[Document understanding data]
== == ==
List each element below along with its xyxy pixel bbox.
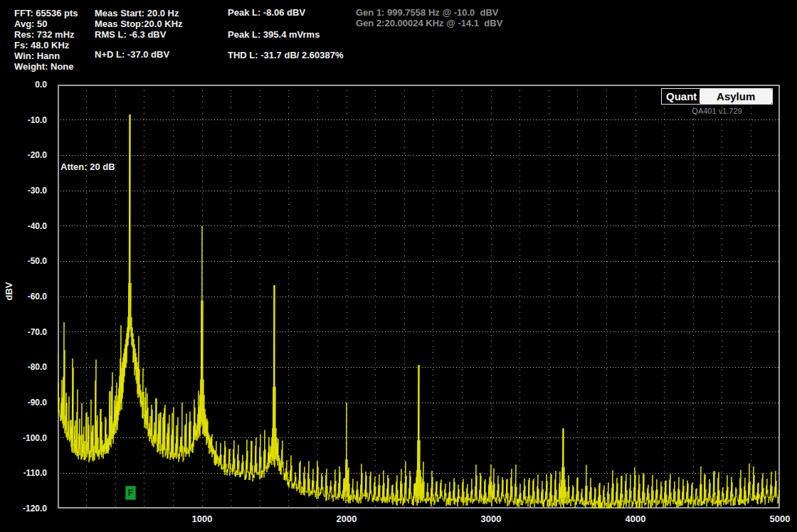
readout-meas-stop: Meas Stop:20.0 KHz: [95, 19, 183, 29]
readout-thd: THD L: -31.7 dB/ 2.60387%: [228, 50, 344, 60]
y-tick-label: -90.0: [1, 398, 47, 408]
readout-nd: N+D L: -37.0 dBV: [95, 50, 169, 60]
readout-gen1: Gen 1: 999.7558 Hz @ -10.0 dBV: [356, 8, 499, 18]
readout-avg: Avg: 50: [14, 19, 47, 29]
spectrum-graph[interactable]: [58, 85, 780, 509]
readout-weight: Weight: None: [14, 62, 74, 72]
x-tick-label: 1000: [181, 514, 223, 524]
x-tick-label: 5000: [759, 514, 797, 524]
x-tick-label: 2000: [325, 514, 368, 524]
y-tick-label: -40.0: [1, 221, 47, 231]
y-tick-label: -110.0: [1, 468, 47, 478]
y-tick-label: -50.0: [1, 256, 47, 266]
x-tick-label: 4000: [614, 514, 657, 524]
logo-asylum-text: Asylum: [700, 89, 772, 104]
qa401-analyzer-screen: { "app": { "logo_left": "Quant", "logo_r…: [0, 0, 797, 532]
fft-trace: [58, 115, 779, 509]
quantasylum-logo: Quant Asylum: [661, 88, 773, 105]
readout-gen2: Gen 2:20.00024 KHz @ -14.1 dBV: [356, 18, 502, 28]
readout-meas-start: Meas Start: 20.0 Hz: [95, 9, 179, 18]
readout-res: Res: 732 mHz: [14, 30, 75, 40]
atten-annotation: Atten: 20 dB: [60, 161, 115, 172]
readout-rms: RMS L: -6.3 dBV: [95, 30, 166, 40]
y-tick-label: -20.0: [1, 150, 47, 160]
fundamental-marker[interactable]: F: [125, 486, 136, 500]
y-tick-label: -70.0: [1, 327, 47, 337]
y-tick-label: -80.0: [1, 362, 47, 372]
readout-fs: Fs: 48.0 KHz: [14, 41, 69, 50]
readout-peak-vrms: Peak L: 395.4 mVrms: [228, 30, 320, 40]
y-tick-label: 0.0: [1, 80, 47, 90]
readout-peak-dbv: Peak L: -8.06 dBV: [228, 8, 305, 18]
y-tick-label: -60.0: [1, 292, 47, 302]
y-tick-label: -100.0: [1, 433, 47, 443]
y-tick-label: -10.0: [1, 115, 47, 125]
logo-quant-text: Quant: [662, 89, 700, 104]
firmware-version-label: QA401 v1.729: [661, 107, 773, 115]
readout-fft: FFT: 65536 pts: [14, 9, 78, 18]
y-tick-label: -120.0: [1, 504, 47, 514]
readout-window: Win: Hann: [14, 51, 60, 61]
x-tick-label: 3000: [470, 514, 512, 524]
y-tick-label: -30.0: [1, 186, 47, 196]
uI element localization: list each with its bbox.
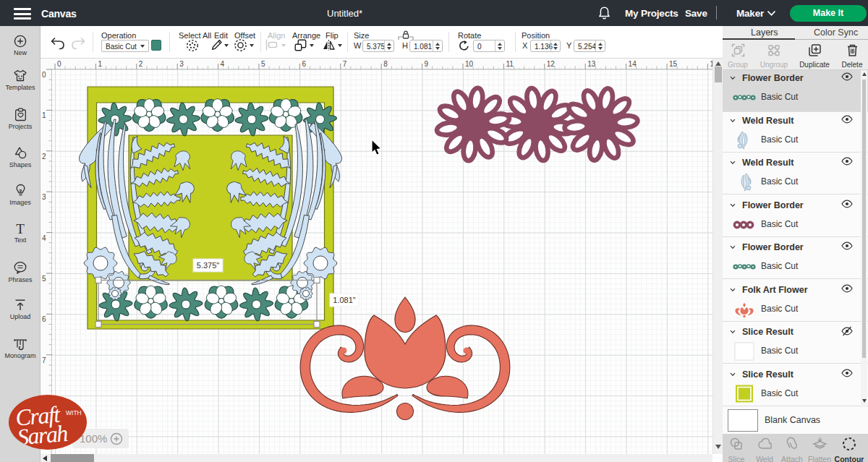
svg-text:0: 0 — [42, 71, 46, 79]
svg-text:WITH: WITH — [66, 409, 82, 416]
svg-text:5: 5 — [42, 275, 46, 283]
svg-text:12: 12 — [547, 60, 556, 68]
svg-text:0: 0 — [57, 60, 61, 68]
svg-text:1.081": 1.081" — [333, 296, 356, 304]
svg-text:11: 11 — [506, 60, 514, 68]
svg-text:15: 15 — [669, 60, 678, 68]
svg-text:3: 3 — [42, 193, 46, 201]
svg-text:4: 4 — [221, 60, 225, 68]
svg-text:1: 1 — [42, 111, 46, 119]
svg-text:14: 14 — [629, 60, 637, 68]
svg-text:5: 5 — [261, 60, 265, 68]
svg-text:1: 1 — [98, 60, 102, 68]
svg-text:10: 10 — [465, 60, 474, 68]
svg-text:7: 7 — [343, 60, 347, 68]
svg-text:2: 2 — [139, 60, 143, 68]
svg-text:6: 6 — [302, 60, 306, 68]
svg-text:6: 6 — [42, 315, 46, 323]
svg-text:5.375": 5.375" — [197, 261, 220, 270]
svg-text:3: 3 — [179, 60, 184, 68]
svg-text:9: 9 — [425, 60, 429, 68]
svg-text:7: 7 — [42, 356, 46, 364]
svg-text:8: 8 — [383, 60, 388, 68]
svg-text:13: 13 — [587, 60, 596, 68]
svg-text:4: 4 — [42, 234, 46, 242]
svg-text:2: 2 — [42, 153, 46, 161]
== == ==
Could you give all of the data again exactly as written, omitting any pictures?

Solution for this problem:
List each element below along with its xyxy pixel bbox.
readout-meas-stop: Meas Stop:20.0 KHz: [95, 19, 183, 29]
readout-thd: THD L: -31.7 dB/ 2.60387%: [228, 50, 344, 60]
y-tick-label: -90.0: [1, 398, 47, 408]
readout-nd: N+D L: -37.0 dBV: [95, 50, 169, 60]
readout-gen1: Gen 1: 999.7558 Hz @ -10.0 dBV: [356, 8, 499, 18]
readout-avg: Avg: 50: [14, 19, 47, 29]
spectrum-graph[interactable]: [58, 85, 780, 509]
readout-weight: Weight: None: [14, 62, 74, 72]
x-tick-label: 1000: [181, 514, 223, 524]
x-tick-label: 5000: [759, 514, 797, 524]
x-tick-label: 2000: [325, 514, 368, 524]
y-tick-label: -40.0: [1, 221, 47, 231]
y-tick-label: -110.0: [1, 468, 47, 478]
y-tick-label: -50.0: [1, 256, 47, 266]
x-tick-label: 4000: [614, 514, 657, 524]
logo-asylum-text: Asylum: [700, 89, 772, 104]
qa401-analyzer-screen: { "app": { "logo_left": "Quant", "logo_r…: [0, 0, 797, 532]
fft-trace: [58, 115, 779, 509]
quantasylum-logo: Quant Asylum: [661, 88, 773, 105]
readout-gen2: Gen 2:20.00024 KHz @ -14.1 dBV: [356, 18, 502, 28]
readout-meas-start: Meas Start: 20.0 Hz: [95, 9, 179, 18]
readout-res: Res: 732 mHz: [14, 30, 75, 40]
atten-annotation: Atten: 20 dB: [60, 161, 115, 172]
readout-rms: RMS L: -6.3 dBV: [95, 30, 166, 40]
y-tick-label: -20.0: [1, 150, 47, 160]
fundamental-marker[interactable]: F: [125, 486, 136, 500]
y-tick-label: -70.0: [1, 327, 47, 337]
y-tick-label: -80.0: [1, 362, 47, 372]
readout-fs: Fs: 48.0 KHz: [14, 41, 69, 50]
readout-peak-vrms: Peak L: 395.4 mVrms: [228, 30, 320, 40]
y-tick-label: 0.0: [1, 80, 47, 90]
readout-peak-dbv: Peak L: -8.06 dBV: [228, 8, 305, 18]
y-tick-label: -60.0: [1, 292, 47, 302]
y-tick-label: -100.0: [1, 433, 47, 443]
y-tick-label: -10.0: [1, 115, 47, 125]
logo-quant-text: Quant: [662, 89, 700, 104]
firmware-version-label: QA401 v1.729: [661, 107, 773, 115]
readout-fft: FFT: 65536 pts: [14, 9, 78, 18]
y-tick-label: -120.0: [1, 504, 47, 514]
readout-window: Win: Hann: [14, 51, 60, 61]
x-tick-label: 3000: [470, 514, 512, 524]
y-tick-label: -30.0: [1, 186, 47, 196]
uI element localization: list each with its bbox.
svg-text:0: 0 — [42, 71, 46, 79]
svg-text:WITH: WITH — [66, 409, 82, 416]
svg-text:5: 5 — [42, 275, 46, 283]
svg-text:12: 12 — [547, 60, 556, 68]
svg-text:0: 0 — [57, 60, 61, 68]
svg-text:1.081": 1.081" — [333, 296, 356, 304]
svg-text:11: 11 — [506, 60, 514, 68]
svg-text:15: 15 — [669, 60, 678, 68]
svg-text:3: 3 — [42, 193, 46, 201]
svg-text:4: 4 — [221, 60, 225, 68]
svg-text:1: 1 — [42, 111, 46, 119]
svg-text:14: 14 — [629, 60, 637, 68]
svg-text:5: 5 — [261, 60, 265, 68]
svg-text:1: 1 — [98, 60, 102, 68]
svg-text:10: 10 — [465, 60, 474, 68]
svg-text:7: 7 — [343, 60, 347, 68]
svg-text:2: 2 — [139, 60, 143, 68]
svg-text:6: 6 — [302, 60, 306, 68]
svg-text:6: 6 — [42, 315, 46, 323]
svg-text:5.375": 5.375" — [197, 261, 220, 270]
svg-text:3: 3 — [179, 60, 184, 68]
svg-text:9: 9 — [425, 60, 429, 68]
svg-text:7: 7 — [42, 356, 46, 364]
svg-text:8: 8 — [383, 60, 388, 68]
svg-text:13: 13 — [587, 60, 596, 68]
svg-text:4: 4 — [42, 234, 46, 242]
svg-text:2: 2 — [42, 153, 46, 161]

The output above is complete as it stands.